Now Ms. Scott, 21, sees her replacement a giant, the bright yellow mechanical arm does the stacking of boxes.
Her new job at Amazon is to babysit many robots at a time, troubleshooting them when needed and getting sure they have bins to load. On a new afternoon, a hook at end of the arm grabbed a bin off a conveyor belt and piled it on another bin, making neat columns on wood pallets circling the robot. It was the first time Amazon had revealed the arm, the latest generation of androids in use at its warehouses.
“For me, it’s the common mentally challenging thing we have here,” Ms. Scott said of her new job. “It’s not repeated.”
Perhaps no organization embodies the fears and hopes throughout automation better than Amazon. Many people, including President Trump, criticize the company for killing traditional retail jobs by enticing people to shop online. At the very same time, the company’s eye-popping increase has turned it into a hiring machine, with an unquenchable demand for entry-level warehouse workers to capture customer orders.

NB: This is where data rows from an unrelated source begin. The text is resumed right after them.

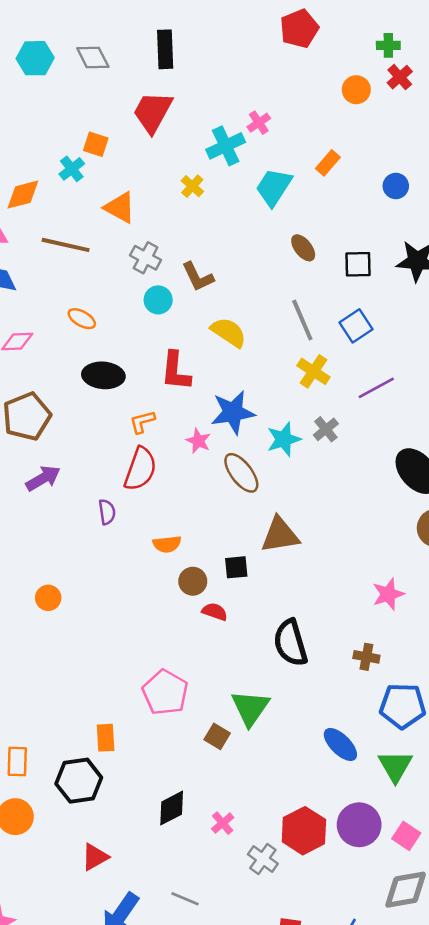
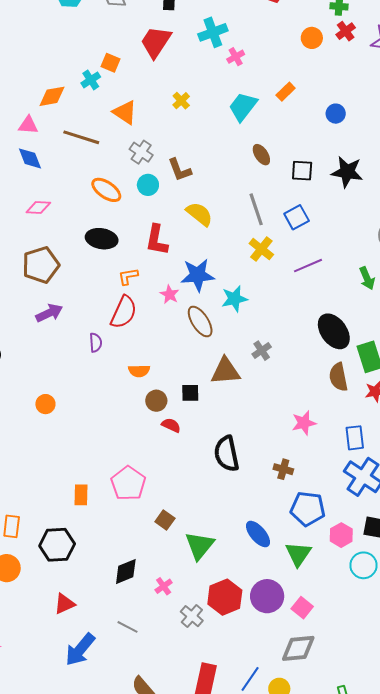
cyan cross: (226, 146) -> (213, 32), moved
orange ellipse: (82, 319) -> (106, 190), moved, size x1.4
gray cross: (326, 429) -> (262, 351), moved
green triangle: (250, 708) -> (200, 545), moved
orange rectangle: (106, 738) -> (81, 495), moved
gray line: (185, 899) -> (127, 627), moved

Amazon’s global labor force is three times larger than Microsoft’s and 18 times larger than Facebook’s, and last week, Amazon announced it would open a secondary headquarters in North America with up to 50,000 new jobs.
Complicating the equation, even more, Amazon is also on the vanguard of automation, finding new methods of getting robots to do the task once handled by employees. In 2014, the company began operating out robots to its stockpiles using machines originally developed by Kiva Systems, a corporation Amazon bought for $775 million two cycles earlier and renamed Amazon Robotics. Amazon now has more than 100,000 androids in action around the world, and it has plans to add much more to the mix.
The robots make warehouse job less tedious and actually taxing, while also allowing the kinds of performance gains that let a customer order dental floss after a meal and receive it before dinner.